Optimization of water-alternating-gas (WAG) processes is critical for maximizing both oil recovery and carbon-sequestration efficiency in CO2 enhanced oil recovery (EOR) projects. Conventional optimization using simulation models can be cumbersome because of the vast design space and high uncertainty. In this study, a deep-learning model, the temporal fusion transformer (TFT), is applied for multivariate forecasting of oil production and CO2-sequestration efficiency across a range of WAG scenarios using field data from six legacy CO2 EOR projects.
Introduction
In this study, a novel, data-driven framework is presented that leverages TFT to forecast 12 months of CO2 and incremental oil production across six legacy CO2 EOR fields in the Permian Basin: East Vacuum (EV), Denver Unit (DU), Wasson San Andres (WSA), Seminole San Andres Unit (SSAU), Scurry Area Canyon Reef Operators (SACROC) Unit, and Rangely Weber Sand (RWS).

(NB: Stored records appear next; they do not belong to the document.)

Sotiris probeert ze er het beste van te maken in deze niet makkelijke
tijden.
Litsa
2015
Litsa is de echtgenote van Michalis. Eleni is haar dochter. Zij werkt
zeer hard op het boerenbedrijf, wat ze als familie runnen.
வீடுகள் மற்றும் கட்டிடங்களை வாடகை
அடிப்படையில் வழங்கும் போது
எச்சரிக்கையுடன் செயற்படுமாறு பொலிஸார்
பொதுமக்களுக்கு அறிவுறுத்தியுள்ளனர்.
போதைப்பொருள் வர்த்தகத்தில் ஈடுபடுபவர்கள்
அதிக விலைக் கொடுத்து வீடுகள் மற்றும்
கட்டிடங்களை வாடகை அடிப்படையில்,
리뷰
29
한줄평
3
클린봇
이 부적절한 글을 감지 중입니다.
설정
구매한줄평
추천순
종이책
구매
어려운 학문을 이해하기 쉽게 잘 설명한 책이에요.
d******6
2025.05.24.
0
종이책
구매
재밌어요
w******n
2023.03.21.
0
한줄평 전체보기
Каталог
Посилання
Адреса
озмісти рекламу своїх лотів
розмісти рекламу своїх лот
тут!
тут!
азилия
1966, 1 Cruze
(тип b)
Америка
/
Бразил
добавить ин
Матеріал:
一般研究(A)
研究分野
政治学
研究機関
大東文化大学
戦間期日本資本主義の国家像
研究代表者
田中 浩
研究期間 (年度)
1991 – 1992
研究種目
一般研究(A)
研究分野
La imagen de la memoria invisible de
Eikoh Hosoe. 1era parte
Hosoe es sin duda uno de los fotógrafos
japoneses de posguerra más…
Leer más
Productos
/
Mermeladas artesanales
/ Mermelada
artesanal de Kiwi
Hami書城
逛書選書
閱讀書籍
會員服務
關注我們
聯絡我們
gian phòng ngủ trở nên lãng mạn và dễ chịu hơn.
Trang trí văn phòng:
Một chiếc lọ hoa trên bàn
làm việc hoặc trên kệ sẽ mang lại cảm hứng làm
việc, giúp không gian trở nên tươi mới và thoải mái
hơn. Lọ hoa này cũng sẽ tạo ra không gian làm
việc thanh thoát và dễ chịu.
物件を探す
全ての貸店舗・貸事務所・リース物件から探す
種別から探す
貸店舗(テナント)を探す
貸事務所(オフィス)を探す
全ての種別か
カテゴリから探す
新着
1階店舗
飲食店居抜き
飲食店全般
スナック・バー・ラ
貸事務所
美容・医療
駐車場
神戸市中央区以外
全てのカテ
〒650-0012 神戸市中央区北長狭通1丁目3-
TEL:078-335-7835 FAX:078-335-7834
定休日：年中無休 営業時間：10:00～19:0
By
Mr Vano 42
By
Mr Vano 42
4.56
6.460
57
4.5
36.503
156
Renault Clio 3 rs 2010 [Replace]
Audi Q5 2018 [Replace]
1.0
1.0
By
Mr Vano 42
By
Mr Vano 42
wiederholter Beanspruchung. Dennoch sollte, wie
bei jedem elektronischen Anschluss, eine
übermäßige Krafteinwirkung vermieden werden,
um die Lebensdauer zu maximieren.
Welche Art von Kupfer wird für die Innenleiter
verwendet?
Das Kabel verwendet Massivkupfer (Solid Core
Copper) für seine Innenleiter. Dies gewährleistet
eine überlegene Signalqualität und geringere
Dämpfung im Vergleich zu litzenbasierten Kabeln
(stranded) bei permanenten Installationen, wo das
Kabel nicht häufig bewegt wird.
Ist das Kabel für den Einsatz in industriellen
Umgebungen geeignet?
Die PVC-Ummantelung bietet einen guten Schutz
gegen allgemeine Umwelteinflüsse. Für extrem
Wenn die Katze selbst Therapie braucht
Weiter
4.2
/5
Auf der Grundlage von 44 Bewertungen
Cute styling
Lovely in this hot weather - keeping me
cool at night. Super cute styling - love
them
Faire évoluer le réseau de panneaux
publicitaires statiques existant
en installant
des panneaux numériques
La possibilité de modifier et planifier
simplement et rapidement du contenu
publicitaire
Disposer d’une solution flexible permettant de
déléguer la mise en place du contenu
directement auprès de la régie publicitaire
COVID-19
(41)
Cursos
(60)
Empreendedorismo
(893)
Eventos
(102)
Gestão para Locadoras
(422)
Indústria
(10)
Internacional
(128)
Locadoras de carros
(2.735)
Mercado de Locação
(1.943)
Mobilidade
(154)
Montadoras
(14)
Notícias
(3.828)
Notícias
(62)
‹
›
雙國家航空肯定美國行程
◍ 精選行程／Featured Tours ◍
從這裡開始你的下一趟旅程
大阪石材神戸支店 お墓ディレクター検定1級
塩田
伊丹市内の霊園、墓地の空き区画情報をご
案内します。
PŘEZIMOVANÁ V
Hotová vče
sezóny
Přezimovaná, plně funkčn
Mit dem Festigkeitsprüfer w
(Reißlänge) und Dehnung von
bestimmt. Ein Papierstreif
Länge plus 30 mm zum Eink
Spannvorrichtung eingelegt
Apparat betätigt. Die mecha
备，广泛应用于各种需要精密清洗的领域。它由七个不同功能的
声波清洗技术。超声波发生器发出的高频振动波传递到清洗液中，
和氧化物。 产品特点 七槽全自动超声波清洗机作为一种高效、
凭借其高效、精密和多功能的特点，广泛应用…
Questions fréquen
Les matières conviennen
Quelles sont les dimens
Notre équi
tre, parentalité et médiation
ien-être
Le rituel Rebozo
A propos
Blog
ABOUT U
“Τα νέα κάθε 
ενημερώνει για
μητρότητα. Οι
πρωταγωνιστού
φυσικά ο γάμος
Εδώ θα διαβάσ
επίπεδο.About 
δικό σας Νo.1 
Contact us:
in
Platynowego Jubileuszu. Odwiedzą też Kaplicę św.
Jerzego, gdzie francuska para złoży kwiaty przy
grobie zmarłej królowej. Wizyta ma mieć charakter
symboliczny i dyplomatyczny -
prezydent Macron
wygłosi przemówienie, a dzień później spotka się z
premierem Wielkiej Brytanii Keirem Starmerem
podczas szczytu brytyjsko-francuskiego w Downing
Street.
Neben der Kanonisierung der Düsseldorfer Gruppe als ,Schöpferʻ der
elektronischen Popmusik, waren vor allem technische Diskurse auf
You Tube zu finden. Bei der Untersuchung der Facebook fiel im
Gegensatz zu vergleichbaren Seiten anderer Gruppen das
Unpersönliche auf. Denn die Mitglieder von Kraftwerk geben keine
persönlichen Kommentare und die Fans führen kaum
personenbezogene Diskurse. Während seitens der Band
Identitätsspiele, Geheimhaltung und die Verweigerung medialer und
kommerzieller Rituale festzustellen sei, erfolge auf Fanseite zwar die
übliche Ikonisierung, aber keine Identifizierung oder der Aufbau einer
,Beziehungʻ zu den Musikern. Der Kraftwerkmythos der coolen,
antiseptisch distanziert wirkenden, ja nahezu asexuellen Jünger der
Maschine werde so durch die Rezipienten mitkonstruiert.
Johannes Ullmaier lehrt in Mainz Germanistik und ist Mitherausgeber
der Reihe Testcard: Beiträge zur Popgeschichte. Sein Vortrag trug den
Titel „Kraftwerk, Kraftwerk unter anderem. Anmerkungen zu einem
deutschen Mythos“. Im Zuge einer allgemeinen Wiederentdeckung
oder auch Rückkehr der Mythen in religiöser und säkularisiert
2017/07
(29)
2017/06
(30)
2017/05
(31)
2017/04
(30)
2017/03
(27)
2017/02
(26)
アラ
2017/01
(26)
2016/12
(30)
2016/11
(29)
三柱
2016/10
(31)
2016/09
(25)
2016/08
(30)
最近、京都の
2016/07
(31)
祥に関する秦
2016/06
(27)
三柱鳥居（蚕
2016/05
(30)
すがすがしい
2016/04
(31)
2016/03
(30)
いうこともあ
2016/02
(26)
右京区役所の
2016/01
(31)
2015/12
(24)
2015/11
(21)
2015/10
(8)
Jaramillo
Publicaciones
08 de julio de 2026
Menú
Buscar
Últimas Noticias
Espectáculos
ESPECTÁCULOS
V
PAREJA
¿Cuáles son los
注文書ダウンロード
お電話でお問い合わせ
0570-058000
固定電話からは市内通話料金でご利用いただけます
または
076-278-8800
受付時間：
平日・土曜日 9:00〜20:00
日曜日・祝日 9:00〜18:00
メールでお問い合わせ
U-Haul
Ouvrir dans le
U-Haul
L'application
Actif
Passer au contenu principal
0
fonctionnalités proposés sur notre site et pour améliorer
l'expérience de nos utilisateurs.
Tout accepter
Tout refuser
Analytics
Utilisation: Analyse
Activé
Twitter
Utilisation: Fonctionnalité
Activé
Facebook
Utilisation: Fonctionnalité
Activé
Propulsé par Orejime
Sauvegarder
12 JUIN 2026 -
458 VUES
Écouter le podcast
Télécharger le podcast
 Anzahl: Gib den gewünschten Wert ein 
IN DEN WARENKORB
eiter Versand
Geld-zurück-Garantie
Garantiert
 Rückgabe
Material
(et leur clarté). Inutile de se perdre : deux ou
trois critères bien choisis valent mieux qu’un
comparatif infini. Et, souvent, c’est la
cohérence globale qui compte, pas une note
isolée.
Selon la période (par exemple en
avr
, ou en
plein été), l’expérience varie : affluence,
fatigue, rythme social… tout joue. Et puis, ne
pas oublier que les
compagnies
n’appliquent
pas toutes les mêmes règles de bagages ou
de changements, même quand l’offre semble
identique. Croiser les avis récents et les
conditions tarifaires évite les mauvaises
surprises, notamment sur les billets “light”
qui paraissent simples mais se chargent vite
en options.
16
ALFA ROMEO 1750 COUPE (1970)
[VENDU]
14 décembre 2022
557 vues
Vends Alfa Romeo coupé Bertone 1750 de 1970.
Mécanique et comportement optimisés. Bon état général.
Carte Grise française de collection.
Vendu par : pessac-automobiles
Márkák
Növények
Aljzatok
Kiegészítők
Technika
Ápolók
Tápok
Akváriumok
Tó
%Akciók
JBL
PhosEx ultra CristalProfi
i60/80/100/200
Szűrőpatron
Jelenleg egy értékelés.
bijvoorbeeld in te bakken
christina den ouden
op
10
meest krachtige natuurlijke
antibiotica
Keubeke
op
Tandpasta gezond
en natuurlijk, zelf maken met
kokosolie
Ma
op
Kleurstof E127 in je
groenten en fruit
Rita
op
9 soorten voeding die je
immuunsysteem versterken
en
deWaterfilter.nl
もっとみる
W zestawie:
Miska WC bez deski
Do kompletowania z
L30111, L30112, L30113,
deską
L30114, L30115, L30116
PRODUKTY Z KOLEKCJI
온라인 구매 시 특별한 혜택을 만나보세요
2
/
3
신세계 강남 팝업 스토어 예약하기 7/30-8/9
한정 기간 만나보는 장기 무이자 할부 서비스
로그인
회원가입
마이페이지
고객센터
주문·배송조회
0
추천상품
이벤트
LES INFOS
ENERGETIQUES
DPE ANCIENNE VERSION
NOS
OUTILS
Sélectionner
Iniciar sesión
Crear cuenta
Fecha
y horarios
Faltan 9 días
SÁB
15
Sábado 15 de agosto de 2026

These fields were selected because of their long production histories, public data availability, and diverse operational characteristics. Production and injection data were digitized from historical publications and technical papers and preprocessed to isolate the incremental oil response to CO2. For each field, the waterflood trend was extrapolated using an exponential decline curve to estimate baseline performance; the difference was attributed to CO2 injection response.
To evaluate short-term operational strategies, five different WAG scenarios were created per field by varying the gas/water ratio (GWR). These scenarios were input into the TFT model, which was trained on historical data and used to forecast monthly oil and CO2 production.